We will examine whether it is necessary to account for site and coordinator effects by calculating the design effect metric [107]. If significant, we will modify our statistical plans and utilize multi-level models with site or coordinator as the cluster variable.

Aim 4

To determine differences in family participation between conditions, we will use the Wilcoxon rank-sum tests. We have sufficient power to detect a medium effect for this analysis (f ≥ .30). Next, we will use path analysis in structural equation modeling to test a model of program implementation where family engagement mediates the relation between fidelity and clinical outcomes [58]. Using automated fidelity data on the FCU4Health condition sample (N = 200), we have power to detect a mediated effect if the two paths each has a small-to-medium effect (β values ≥ .21).

Study status

At the time this manuscript was submitted for publication, the study was underway. We are planning for our fourth CAB meeting; initial adaptation of the program and assessment is complete; interviewers, coordinators, and other program staff have been trained; and recruitment is in progress at all three agencies. We have also begun formative work on the development of the automated fidelity coding system using data from previous FCU trials.

Discussion

Similar to some previously published study protocols in this journal, our type II hybrid effectiveness–implementation trial blends pragmatic trial and implementation science frameworks. However, our protocol is somewhat unique to the hybrid trial design described by Curran et al. [46] because the two implementation strategies differ on the pragmatic–explanatory trial continuum [108] in which the integrated/co-located care arm of the trial is more pragmatic compared to the coordinated care with referral condition, which is more explanatory.

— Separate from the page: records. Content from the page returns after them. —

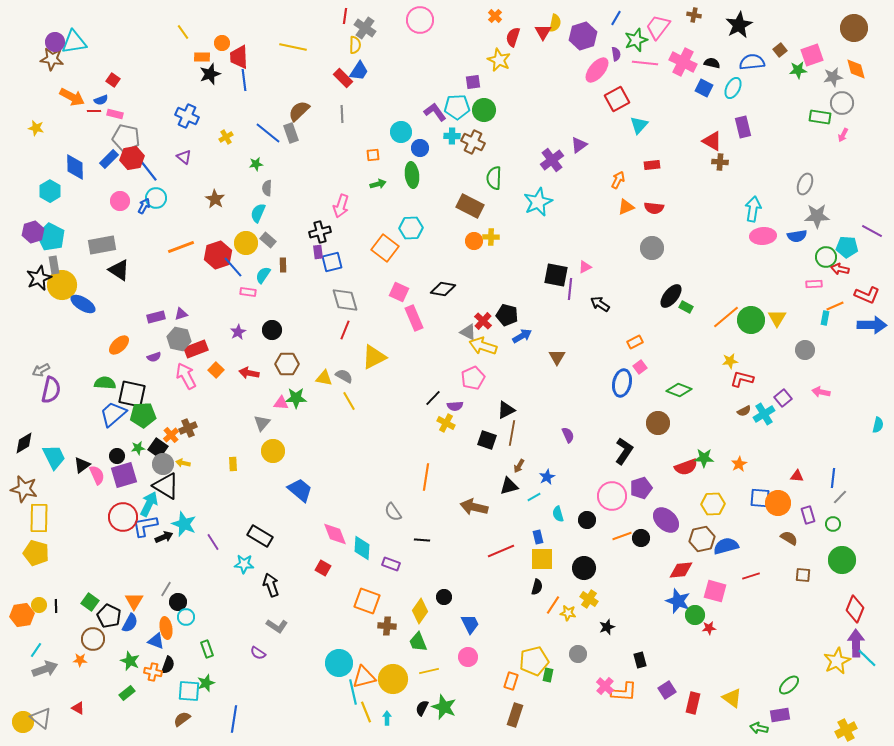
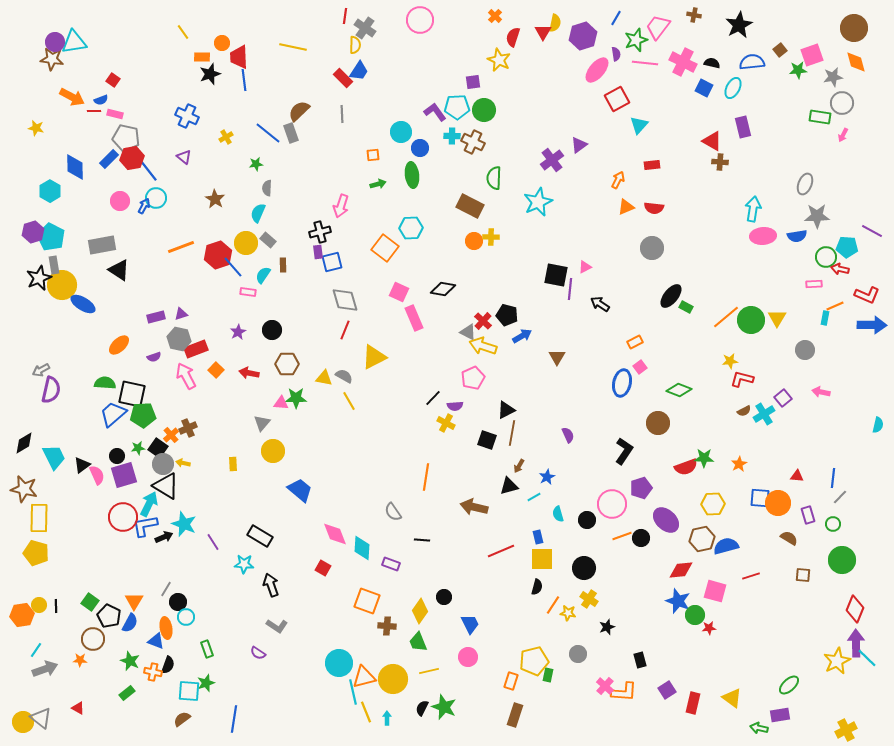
orange diamond at (856, 69): moved 7 px up
pink circle at (612, 496): moved 8 px down
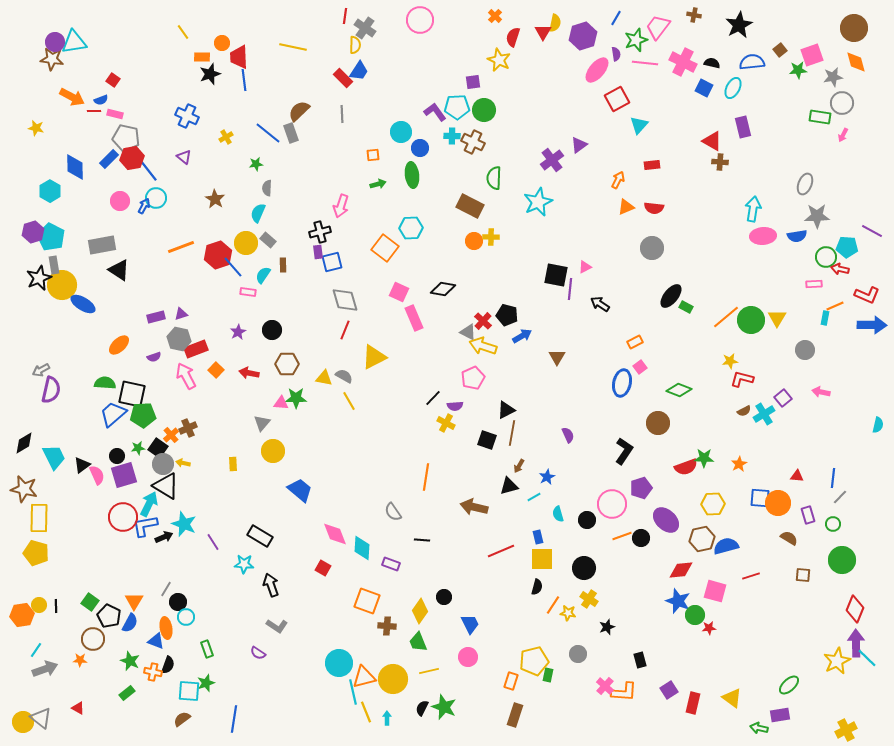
purple square at (667, 690): moved 2 px right
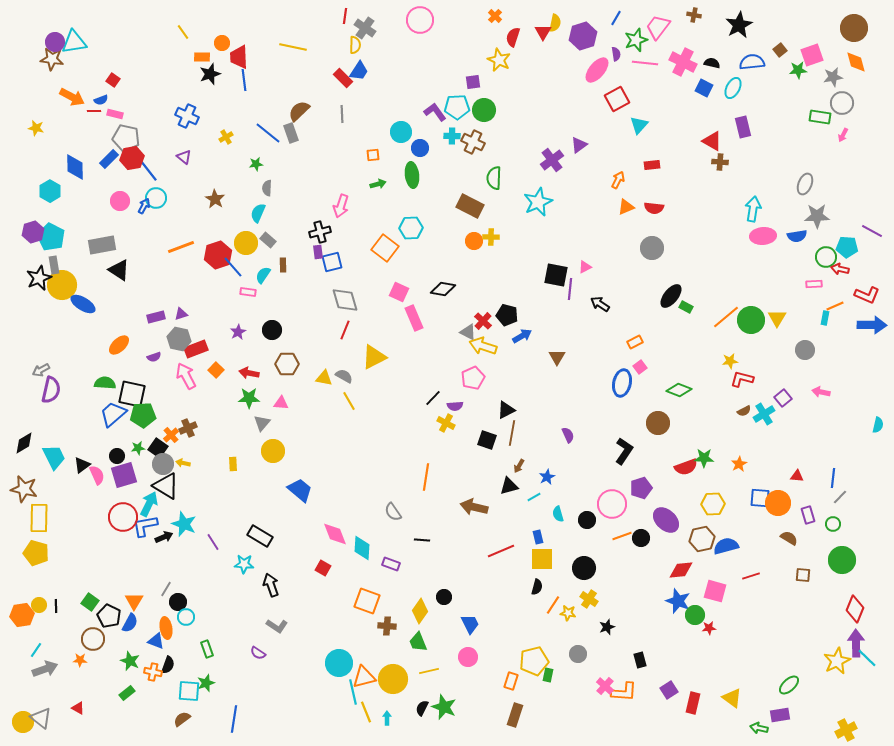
green star at (296, 398): moved 47 px left
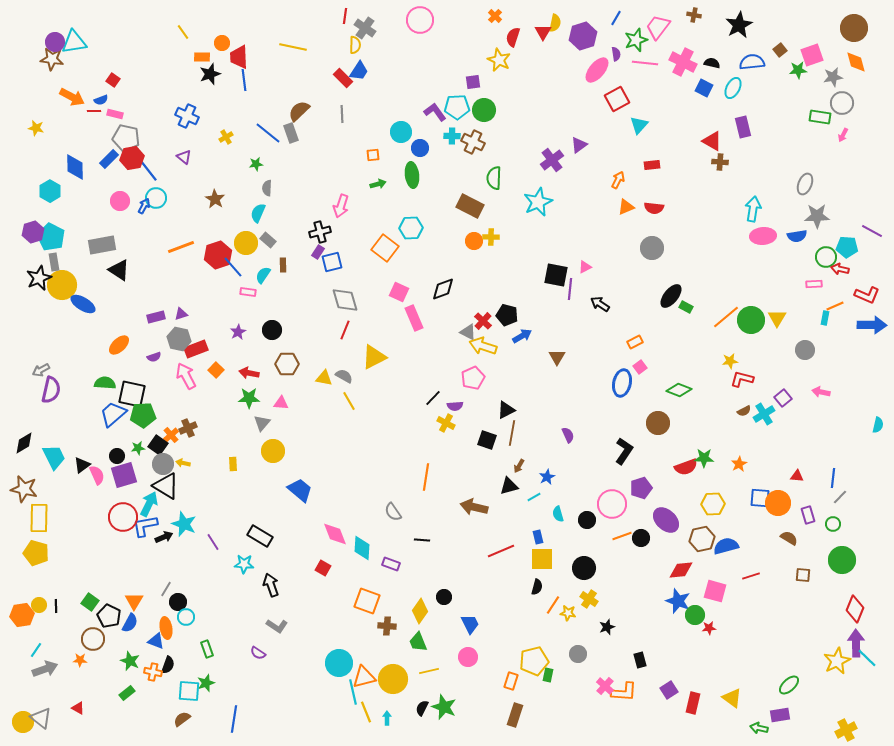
purple rectangle at (318, 252): rotated 40 degrees clockwise
gray rectangle at (54, 265): moved 3 px up
black diamond at (443, 289): rotated 30 degrees counterclockwise
black square at (158, 448): moved 3 px up
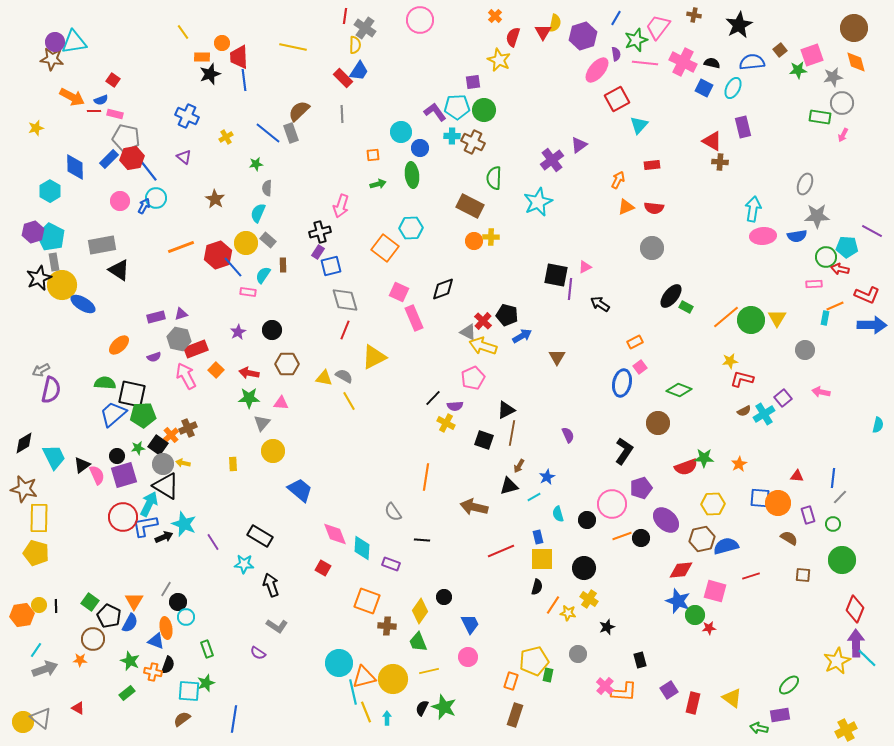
yellow star at (36, 128): rotated 28 degrees counterclockwise
blue square at (332, 262): moved 1 px left, 4 px down
black square at (487, 440): moved 3 px left
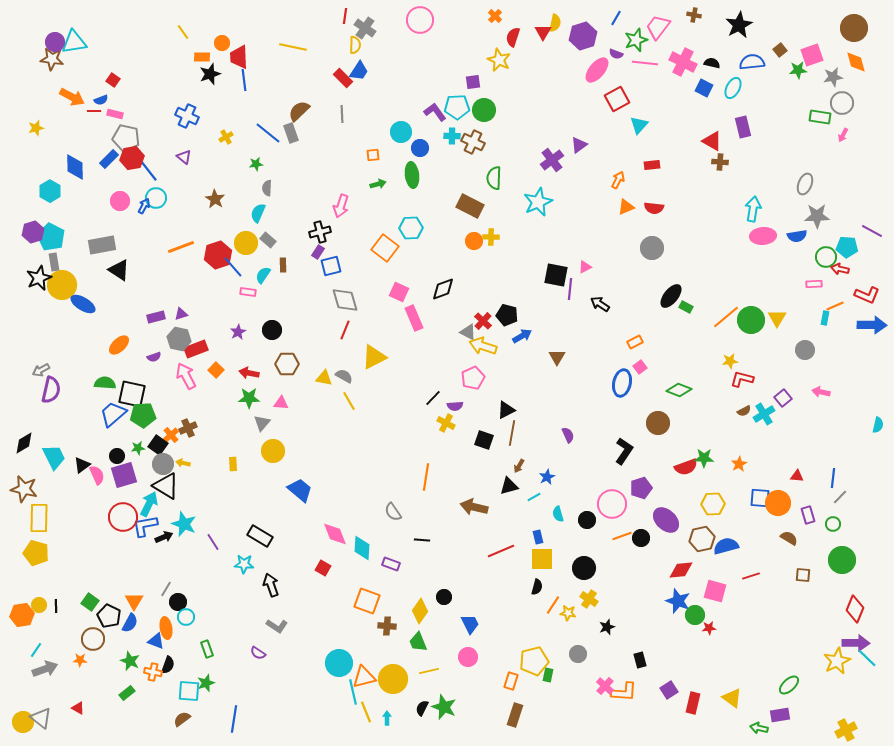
purple semicircle at (616, 54): rotated 120 degrees clockwise
purple arrow at (856, 643): rotated 92 degrees clockwise
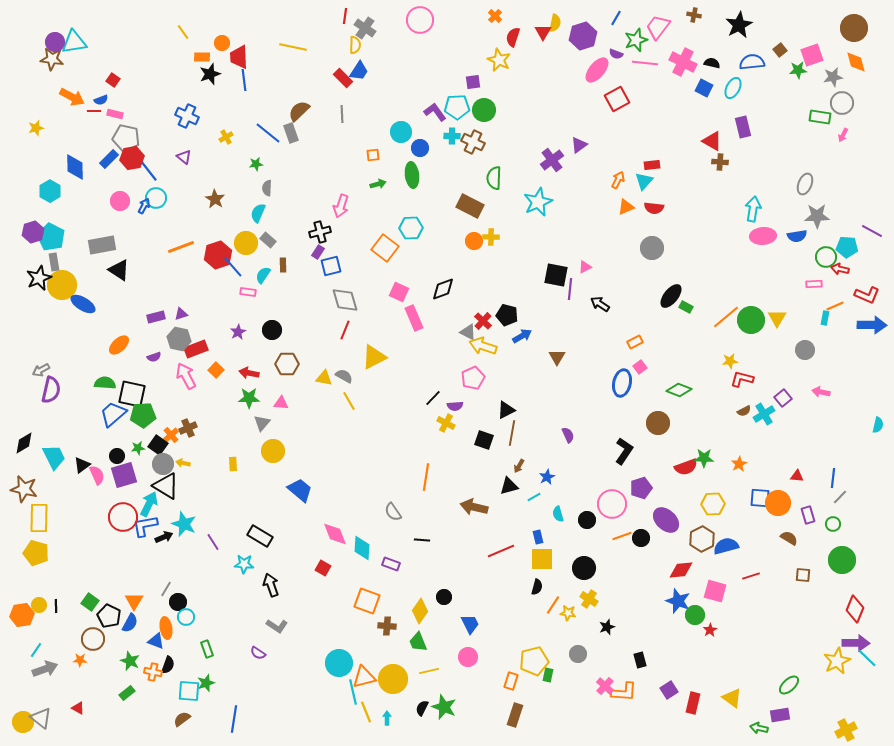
cyan triangle at (639, 125): moved 5 px right, 56 px down
brown hexagon at (702, 539): rotated 15 degrees counterclockwise
red star at (709, 628): moved 1 px right, 2 px down; rotated 24 degrees counterclockwise
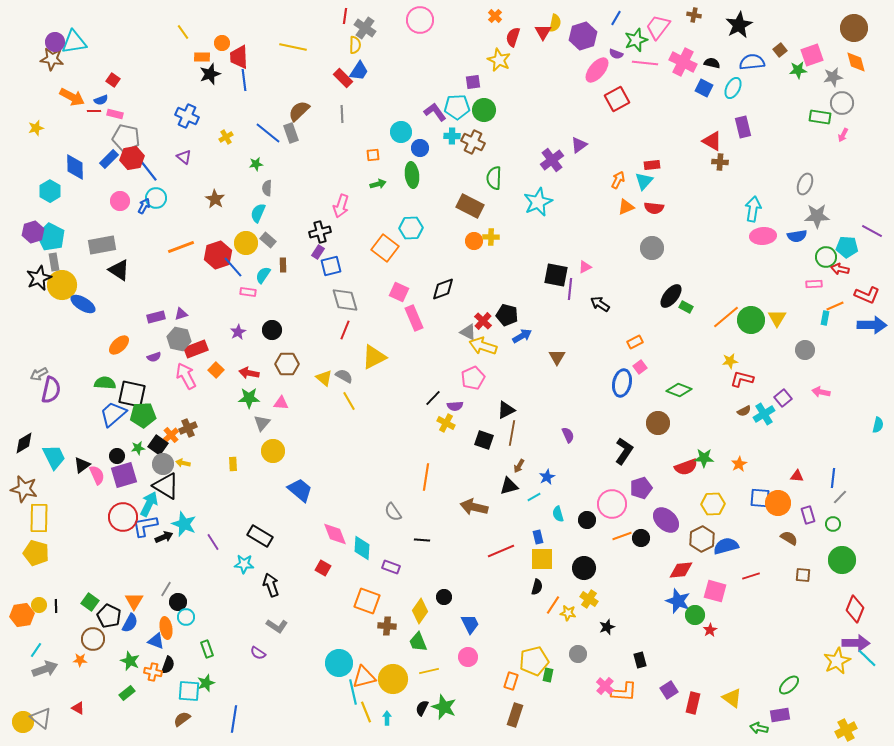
gray arrow at (41, 370): moved 2 px left, 4 px down
yellow triangle at (324, 378): rotated 30 degrees clockwise
purple rectangle at (391, 564): moved 3 px down
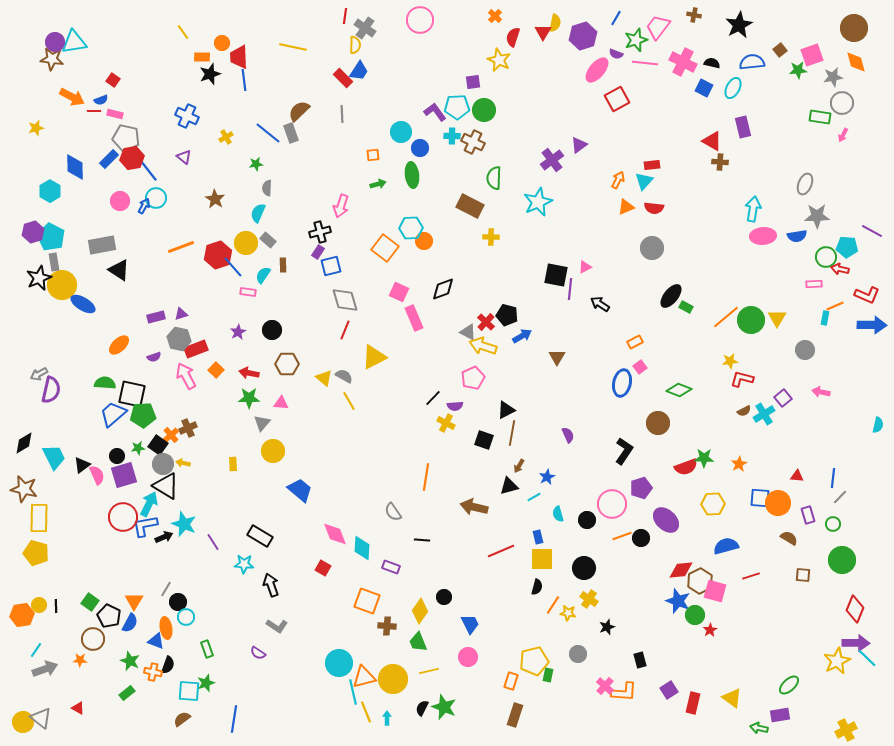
orange circle at (474, 241): moved 50 px left
red cross at (483, 321): moved 3 px right, 1 px down
brown hexagon at (702, 539): moved 2 px left, 42 px down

However, both conditions are far more pragmatic than they are explanatory—as would be expected for a hybrid trial. This was done to speed translation given that the effectiveness of the adapted FCU4Health program was partially supported by the large existing corpus of evidence supporting the original FCU to both change the purported mediators as well as the primary child outcomes [44]. Additionally, the request for applications for the Childhood Obesity Research Demonstration Projects 2.0 indicated preference for such a design [109].

One of the primary challenges we have encountered since beginning this study relates to working with healthcare organizations. Context is always critical to implementation research, and differences are magnified when attempting to implement a complex behavioral intervention where, previously, a similar program did not exist. The partnerships between the research team and the community sites are critical for success [110], and we have been able to remain successful due to the strength of our partnership, but administrative, personnel, and other issues required extensive meetings, which protracted our planned preparation time from 6 months to nearly 12 months. Many of the issues that were raised could not have been avoided. In part, the extended time was due to variation within our partner clinics that necessitated meetings as well as continually garnering buy-in from leadership and staff that would deliver the FCU4Health.

In conclusion, this study was designed to address a larger issue in the field of pediatric obesity management—the lack of penetration of evidence-based programs into the primary healthcare system. The B rating for family-centered weight management interventions for children aged 6 to 12 years with overweight and obesity by the US Preventive Services Task Force [111] provided a financial avenue for such interventions in primary care. This study was aimed at testing and evaluating the many factors that comprise the struggle of making a complex, evidence-based program work in the real world [112]. Achieving wide-scale adoption of the FCU4Health, if found to be effective, would impact the pediatric obesity epidemic in a way that could simultaneously address a number of the factors that result in healthcare disparities for chronic conditions.